The changes that really interest me are occurring at the cellular and molecular level. How does exercise influence gene expression of our different cell types? How does this influence turnover of damaged mitochondria, proteins, and membranes? And the maintenance of critical organelles like lysosomes and ER?

On a molecule level, how long do these changes persist? Are they context specific? How does exercise influence the regulation of gene expression, molecular pathways involved with maintenance and repair, and even how our individual cells partition and utilize fuels.
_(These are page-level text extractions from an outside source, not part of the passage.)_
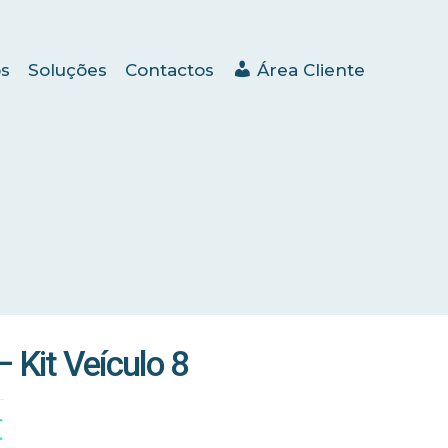
s
Soluções
Contactos
Área Cliente
 Kit Veículo 8
€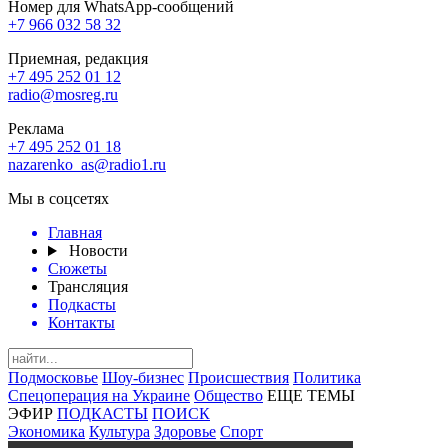
Номер для WhatsApp-сообщений
+7 966 032 58 32
Приемная, редакция
+7 495 252 01 12
radio@mosreg.ru
Реклама
+7 495 252 01 18
nazarenko_as@radio1.ru
Мы в соцсетях
Главная
Новости
Сюжеты
Трансляция
Подкасты
Контакты
Подмосковье
Шоу-бизнес
Происшествия
Политика
Спецоперация на Украине
Общество
ЕЩЕ ТЕМЫ
ЭФИР
ПОДКАСТЫ
ПОИСК
Экономика
Культура
Здоровье
Спорт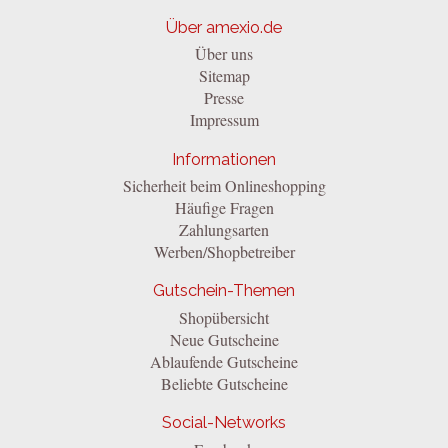
Über amexio.de
Über uns
Sitemap
Presse
Impressum
Informationen
Sicherheit beim Onlineshopping
Häufige Fragen
Zahlungsarten
Werben/Shopbetreiber
Gutschein-Themen
Shopübersicht
Neue Gutscheine
Ablaufende Gutscheine
Beliebte Gutscheine
Social-Networks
On a systemic level we tend to concentrate on finding plasma factors that may be traveling across the body and propagating these effects…but we know exercise increases overall metabolism…and especially metabolism of our muscles (represent a huge % of our body mass). How does this increased metabolism influence the disposal of “pro-aging” factors circulating in our blood? How do shifts in energetic demand, metabolism and signaling factors influence senescent cells as well as stem cells? Different types and intensity of exercise certainly influence these factors in different ways…and they operate based on personalized physiology (genetics, dietary patterns, and hormonal milieus present in our system). Highlighting the importance of exercise prescription and the value of studying and treating exercise the way we would treat a powerful longevity drug.
So many fascinating questions to dissect and make sense of…and we have the technologies to do so…all the way down to the single cell level. We live in some exciting times!

Zlokovic lab at USC(I think) has an interesting approach to dementia in that they focus on the vasculature hypothesis rather than the amyloid hypothesis. Seems like a good approach to switch to as amyloid has failed many clinical trials.


Li Huei Tsai (gamma frequency entrainment)
also QRI people (qualia research institute). don’t directly work on aging, but they have neurotech for potentially replicating jhanas who have more slow wave sleep.